Prisa : Ignacio de Polanco succède à son père

Le magnat espagnol des médias, Jesus de Polanco, fondateur de l'empire Prisa, premier groupe de presse privé espagnol, qui édite le grand quotidien El Pais, est mort samedi à Madrid à 77 ans. Son fils Ignacio prend sa succession.

Le magnat espagnol des médias, Jesus de Polanco, fondateur de l'empire Prisa, premier groupe de presse privé espagnol, qui édite le grand quotidien El Pais, est mort samedi à Madrid à 77 ans. Il dirigeait son empire entouré de sa famille, comme dans de nombreux groupes espagnols. Trois de ses quatre enfants figurent dans l'organigramme du groupe, ainsi qu'un de ses neveux.

Un de ses fils, Ignacio, qui était jusqu'à présent vice-président va lui succéder à la tête de Prisa. Il a été élu à l'unanimité par le conseil d'administration du groupe. Jesus de Polanco détenait plus de 64% du capital du groupe. Outre El Pais, titre phare du groupe né en 1976, en pleine transition démocratique post franquiste, Prisa possède notamment la radio Cadena Ser, le journal économique Cinco Dias, le quotidien sportif As, la chaîne de télévision Cuatro. Il est aussi le premier actionnaire de Sogecable, l'opérateur de Canal Plus en Espagne.

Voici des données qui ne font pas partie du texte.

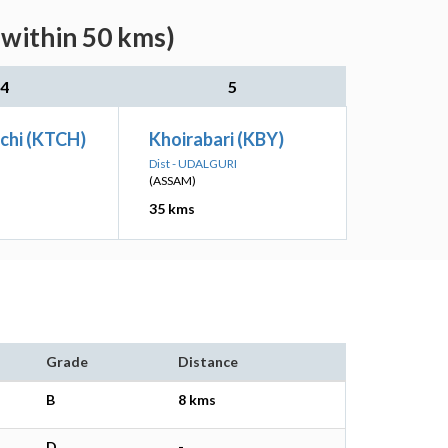
(within 50 kms)
4
5
chi (KTCH)
Khoirabari (KBY)
Dist - UDALGURI
(ASSAM)
35 kms
Grade
Distance
B
8 kms
D
-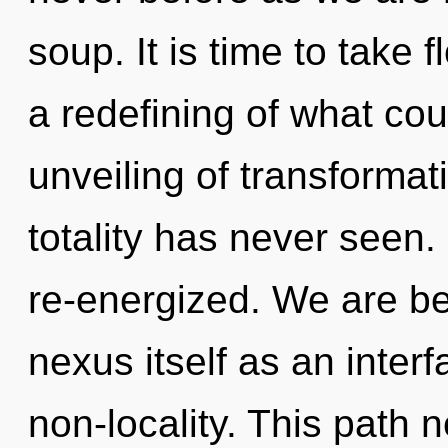
soup. It is time to take 
a redefining of what cou
unveiling of transformat
totality has never seen. 
re-energized. We are be
nexus itself as an inte
non-locality. This path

Hors du pays, Prisa détient plus de 15% du capital du journal français Le Monde, possède le groupe portugais Media Capital, et de nombreux médias en Amérique latine, comme la radio chilienne Ibero American Radio Chile. Il est également en train d'acheter le quotidien de référence colombien El Tiempo.

Hors médias, Prisa est présent dans le secteur de l'édition avec la marque Santillana, entre autres. En 2006, le groupe, qui emploie 14.000 personnes dans 22 pays, a réalisé un chiffre d'affaires de 2,8 milliards d'euros pour un bénéfice net de 228,9 millions d'euros, en progression de 49,8% par rapport à l'année précédente.

Ses deux fleurons, El Pais, premier quotidien payant d'Espagne, et la radio Cadena Ser, sont relativement proches du pouvoir du gouvernement socialiste de José Luis Rodriguez Zapatero, et Jesus de Polanco s'est plusieurs fois opposé à la droite au cours de son parcours. A la fin des années 90, il avait lutté fermement contre le gouvernement conservateur de José Maria Aznar qui voulait freiner ses projets d'expansion.

Plus récemment, il avait engagé en mars 2007 un bras de fer avec la droite espagnole en l'accusant d'accointances franquistes. Le parti d'opposition de droite Parti Populaire (PP) avait réagi en boycottant les publications du groupe pendant plusieurs semaines.